Countercation-Regulated Pore Structure Engineering of fcu-Metal-Organic Frameworks for Enhanced Gas Separation

Abstract

Metal–organic frameworks (MOFs) offer exceptional structural tunability for targeted gas adsorption and separation; however, traditional pore engineering via organic ligand functionalisation often necessitates complex synthetic routes. In contrast, substituting inorganic secondary building units (SBUs) offers a streamlined strategy for modulating the pore environment, particularly when introducing metals with varied valences that require charge-balancing counterions.
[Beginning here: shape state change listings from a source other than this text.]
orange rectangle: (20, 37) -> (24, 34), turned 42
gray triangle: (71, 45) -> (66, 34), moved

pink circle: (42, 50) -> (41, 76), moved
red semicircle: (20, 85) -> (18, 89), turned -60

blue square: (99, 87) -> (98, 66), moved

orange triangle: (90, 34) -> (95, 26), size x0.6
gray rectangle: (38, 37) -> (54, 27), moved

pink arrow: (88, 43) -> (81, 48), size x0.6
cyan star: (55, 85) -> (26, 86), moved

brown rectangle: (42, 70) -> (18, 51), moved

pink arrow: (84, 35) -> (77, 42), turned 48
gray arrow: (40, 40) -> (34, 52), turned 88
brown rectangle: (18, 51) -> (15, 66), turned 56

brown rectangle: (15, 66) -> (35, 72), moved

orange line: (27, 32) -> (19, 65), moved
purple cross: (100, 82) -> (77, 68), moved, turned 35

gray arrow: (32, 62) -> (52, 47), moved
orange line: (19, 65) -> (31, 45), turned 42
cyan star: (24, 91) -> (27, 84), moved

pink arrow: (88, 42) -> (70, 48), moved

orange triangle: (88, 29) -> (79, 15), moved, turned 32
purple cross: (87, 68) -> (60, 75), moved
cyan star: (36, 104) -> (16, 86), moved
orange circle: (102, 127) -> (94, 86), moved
Herein, we elucidate the regulatory role of extra-framework cations by conducting a comparative study between the anionic yttrium-based framework (Y-fum-fcu-MOF) and its neutral zirconium analogue (Zr-fum-fcu-MOF, MOF-801). Through high-resolution synchrotron X-ray powder diffraction and Rietveld refinement, we identify a unique ‘pincer-like’ coordination mechanism within the Y-MOF cavities, where CO2 molecules are synergistically stabilised by Y3+ centres and protonated dimethylammonium (DMA-H+) counteraction. This cooperative interaction effectively constrains the rotational and translational degrees of freedom of the guest molecules, resulting in a significantly enhanced isosteric heat of adsorption (Qst = 38 kJ mol-1). Consequently, Y-MOF exhibits a CO2 uptake of 85.11 cm3 g-1 at 298 K, representing a 46.4% increase over the neutral Zr-MOF, alongside superior CO2/N2 selectivity. These findings demonstrate that counteraction engineering can induce localised ‘electrostatic locking’ of guest molecules, providing a robust molecular-level blueprint for designing high-performance adsorbents for industrial carbon capture and gas separation.